Omit the pictures and return every entry exactly as written.

Dataset excerpts
_ _ _ _

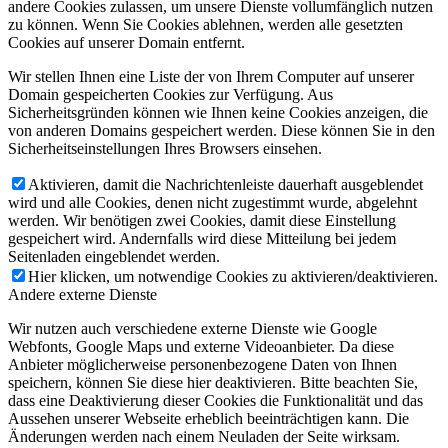
andere Cookies zulassen, um unsere Dienste vollumfänglich nutzen
zu können. Wenn Sie Cookies ablehnen, werden alle gesetzten
Cookies auf unserer Domain entfernt.
Wir stellen Ihnen eine Liste der von Ihrem Computer auf unserer
Domain gespeicherten Cookies zur Verfügung. Aus
Sicherheitsgründen können wie Ihnen keine Cookies anzeigen, die
von anderen Domains gespeichert werden. Diese können Sie in den
Sicherheitseinstellungen Ihres Browsers einsehen.
Aktivieren, damit die Nachrichtenleiste dauerhaft ausgeblendet
wird und alle Cookies, denen nicht zugestimmt wurde, abgelehnt
werden. Wir benötigen zwei Cookies, damit diese Einstellung
gespeichert wird. Andernfalls wird diese Mitteilung bei jedem
Seitenladen eingeblendet werden.
Hier klicken, um notwendige Cookies zu aktivieren/deaktivieren.
Andere externe Dienste
Wir nutzen auch verschiedene externe Dienste wie Google
Webfonts, Google Maps und externe Videoanbieter. Da diese
Anbieter möglicherweise personenbezogene Daten von Ihnen
speichern, können Sie diese hier deaktivieren. Bitte beachten Sie,
dass eine Deaktivierung dieser Cookies die Funktionalität und das
Aussehen unserer Webseite erheblich beeinträchtigen kann. Die
Änderungen werden nach einem Neuladen der Seite wirksam.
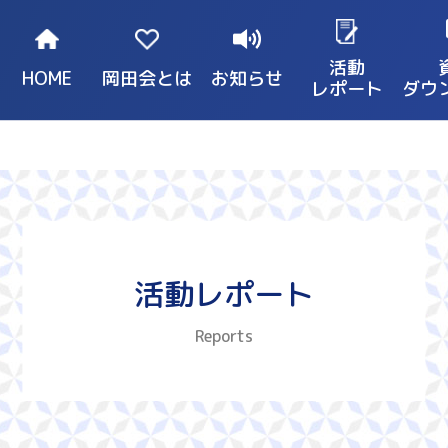
活動
HOME
岡田会とは
お知らせ
レポート
ダウ
活動レポート
Reports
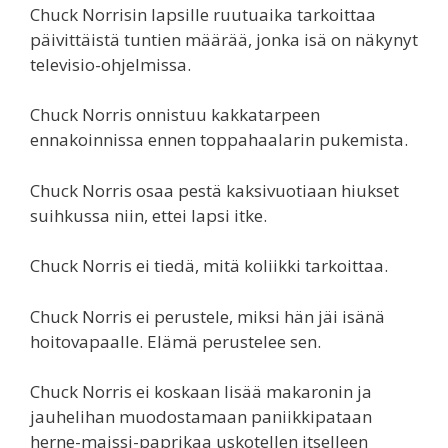
Chuck Norrisin lapsille ruutuaika tarkoittaa
päivittäistä tuntien määrää, jonka isä on näkynyt
televisio-ohjelmissa.
Chuck Norris onnistuu kakkatarpeen
ennakoinnissa ennen toppahaalarin pukemista.
Chuck Norris osaa pestä kaksivuotiaan hiukset
suihkussa niin, ettei lapsi itke.
Chuck Norris ei tiedä, mitä koliikki tarkoittaa.
Chuck Norris ei perustele, miksi hän jäi isänä
hoitovapaalle. Elämä perustelee sen.
Chuck Norris ei koskaan lisää makaronin ja
jauhelihan muodostamaan paniikkipataan
herne-maissi-paprikaa uskotellen itselleen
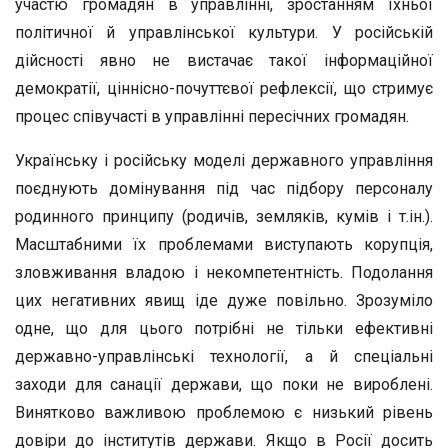
участю громадян в управлінні, зростанням їхньої
політичної й управлінської культури. У російській
дійсності явно не вистачає такої інформаційної
демократії, ціннісно-почуттєвої рефлексії, що стримує
процес співучасті в управлінні пересічних громадян.
Українську і російську моделі державного управління
поєднують домінування під час підбору персоналу
родинного принципу (родичів, земляків, кумів і т.ін.).
Масштабними їх проблемами виступають корупція,
зловживання владою і некомпетентність. Подолання
цих негативних явищ іде дуже повільно. Зрозуміло
одне, що для цього потрібні не тільки ефективні
державно-управлінські технології, а й спеціальні
заходи для санації держави, що поки не вироблені.
Винятково важливою проблемою є низький рівень
довіри до інститутів держави. Якщо в Росії досить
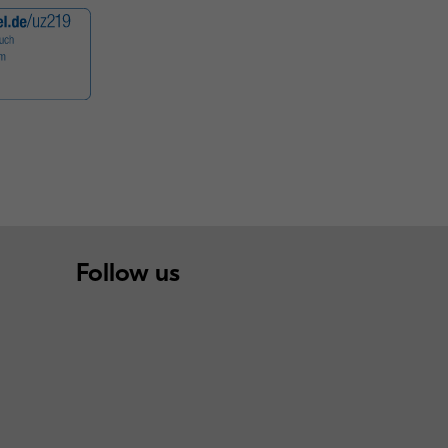
Follow us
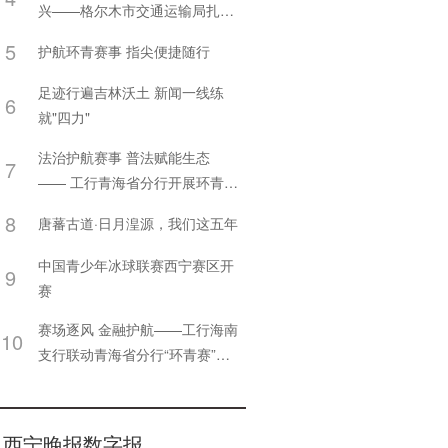
兴——格尔木市交通运输局扎实
推进2026年上半年“四好农村路”
5
护航环青赛事 指尖便捷随行
建设工作
足迹行遍吉林沃土 新闻一线练
6
就"四力"
法治护航赛事 普法赋能生态
7
—— 工行青海省分行开展环青赛
主题普法活动
8
唐蕃古道·日月湟源，我们这五年
中国青少年冰球联赛西宁赛区开
9
赛
赛场逐风 金融护航——工行海南
10
支行联动青海省分行“环青赛”开
展金融宣传服务
西宁晚报数字报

_ _ _ _

● **TASK ANSWER**
andere Cookies zulassen, um unsere Dienste vollumfänglich nutzen
zu können. Wenn Sie Cookies ablehnen, werden alle gesetzten
Cookies auf unserer Domain entfernt.
Wir stellen Ihnen eine Liste der von Ihrem Computer auf unserer
Domain gespeicherten Cookies zur Verfügung. Aus
Sicherheitsgründen können wie Ihnen keine Cookies anzeigen, die
von anderen Domains gespeichert werden. Diese können Sie in den
Sicherheitseinstellungen Ihres Browsers einsehen.
Aktivieren, damit die Nachrichtenleiste dauerhaft ausgeblendet
wird und alle Cookies, denen nicht zugestimmt wurde, abgelehnt
werden. Wir benötigen zwei Cookies, damit diese Einstellung
gespeichert wird. Andernfalls wird diese Mitteilung bei jedem
Seitenladen eingeblendet werden.
Hier klicken, um notwendige Cookies zu aktivieren/deaktivieren.
Andere externe Dienste
Wir nutzen auch verschiedene externe Dienste wie Google
Webfonts, Google Maps und externe Videoanbieter. Da diese
Anbieter möglicherweise personenbezogene Daten von Ihnen
speichern, können Sie diese hier deaktivieren. Bitte beachten Sie,
dass eine Deaktivierung dieser Cookies die Funktionalität und das
Aussehen unserer Webseite erheblich beeinträchtigen kann. Die
Änderungen werden nach einem Neuladen der Seite wirksam.
活動
HOME
岡田会とは
お知らせ
レポート
ダウ
活動レポート
Reports
Chuck Norrisin lapsille ruutuaika tarkoittaa
päivittäistä tuntien määrää, jonka isä on näkynyt
televisio-ohjelmissa.
Chuck Norris onnistuu kakkatarpeen
ennakoinnissa ennen toppahaalarin pukemista.
Chuck Norris osaa pestä kaksivuotiaan hiukset
suihkussa niin, ettei lapsi itke.
Chuck Norris ei tiedä, mitä koliikki tarkoittaa.
Chuck Norris ei perustele, miksi hän jäi isänä
hoitovapaalle. Elämä perustelee sen.
Chuck Norris ei koskaan lisää makaronin ja
jauhelihan muodostamaan paniikkipataan
herne-maissi-paprikaa uskotellen itselleen
участю громадян в управлінні, зростанням їхньої
політичної й управлінської культури. У російській
дійсності явно не вистачає такої інформаційної
демократії, ціннісно-почуттєвої рефлексії, що стримує
процес співучасті в управлінні пересічних громадян.
Українську і російську моделі державного управління
поєднують домінування під час підбору персоналу
родинного принципу (родичів, земляків, кумів і т.ін.).
Масштабними їх проблемами виступають корупція,
зловживання владою і некомпетентність. Подолання
цих негативних явищ іде дуже повільно. Зрозуміло
одне, що для цього потрібні не тільки ефективні
державно-управлінські технології, а й спеціальні
заходи для санації держави, що поки не вироблені.
Винятково важливою проблемою є низький рівень
довіри до інститутів держави. Якщо в Росії досить
Follow us
兴——格尔木市交通运输局扎实
推进2026年上半年“四好农村路”
5
护航环青赛事 指尖便捷随行
建设工作
足迹行遍吉林沃土 新闻一线练
6
就"四力"
法治护航赛事 普法赋能生态
7
—— 工行青海省分行开展环青赛
主题普法活动
8
唐蕃古道·日月湟源，我们这五年
中国青少年冰球联赛西宁赛区开
9
赛
赛场逐风 金融护航——工行海南
10
支行联动青海省分行“环青赛”开
展金融宣传服务
西宁晚报数字报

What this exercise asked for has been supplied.